At Four Seasons, a Faux Wedding with Real Stakes
Photos courtesy of Jacob George/Four Seasons Hotel Minneapolis

At Four Seasons, a Faux Wedding with Real Stakes

Facing weak demand, the Four Seasons Minneapolis put on an over-the-top wedding for 17 local planners.

When the Four Seasons Hotel opened in downtown Minneapolis two summers ago, it was counting on a certain mix of revenue. But business travel and events were in structural decline, driven by Covid’s lingering effects and work-from-home. Another missing piece of the revenue pie was weddings. Urban luxury hotels can host as many as 50 weddings a year; in 2023, the Minneapolis Four Seasons hosted three. General manager Florian Riedel tasked senior events sales manager Jess Tober with figuring out why.

Tober, who has worked at Four Seasons from Colorado to England, says one of her first realizations was that Minnesotans tend not to get married at hotels: “They use hotels to house guests, but they don’t think of hotels as a venue.” Tober learned that 80% of Minnesota high-end weddings involved a planner, so she focused on that community.

Kastina Morrison, a wedding planner and venue consultant at Bigger Picture Solutions, told TCB that Four Seasons had issues both specific and general. “Zales did a study and found that because people weren’t meeting partners in 2020 and early 2021 the engagement cycle, which lasts two to three years, was disrupted.” She says urban hotels are also competing with newly vacant downtown commercial spaces in search of any revenue stream.
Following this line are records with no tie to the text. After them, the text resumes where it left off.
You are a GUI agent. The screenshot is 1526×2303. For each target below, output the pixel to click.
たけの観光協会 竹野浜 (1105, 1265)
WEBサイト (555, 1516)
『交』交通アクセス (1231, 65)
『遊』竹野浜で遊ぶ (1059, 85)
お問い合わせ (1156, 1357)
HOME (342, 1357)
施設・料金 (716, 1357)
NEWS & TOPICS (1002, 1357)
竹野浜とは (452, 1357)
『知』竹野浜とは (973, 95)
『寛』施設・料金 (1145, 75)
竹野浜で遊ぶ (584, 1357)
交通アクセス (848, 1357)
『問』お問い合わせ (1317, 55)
But she told Tober the hotel faced other challenges specific to this market.

“Having a wedding at your lake home is three times the cost,” Morrison explains, “but people feel it looks modest, homey. The Four Seasons looks flashy, expensive, and Minnesotans don’t like to project that way.” Also, she notes, Minnesotans really like to get married outdoors, in natural settings.

Tober decided to market directly to planners and invited a group of 17 to the hotel on a Wednesday in April for everything but the nuptials. “We greeted them by name, offered them massages, saunas, a Champagne welcome reception. We had photographers doing headshots, because who couldn’t use a new professional headshot?” Tober says. Then came an Alice in Wonderland-themed foraging dinner—Tober describes it “like falling out of a dream into a forest.” Next was a private dessert buffet at the hotel’s sleek indoor pool, an overnight in a $600 (rack rate) room, and breakfast in the presidential suite.

“I asked them, what do we need to do to get your clients to consider us?” says Tober. “Within minutes of them leaving I was getting inquiries.”

Morrison’s takeaways: “Service levels [there] are the finest in town—choreographed, elevated. There is nothing like it.” It’s not a cheap date, but Morrison says many pay more for weddings that deliver less at venues that assume a sunny day and lakefront make the memories. She believes once the “engagement gap” closes, the Four Seasons will be doing 40 weddings a year. Tober says she would be satisfied with 16.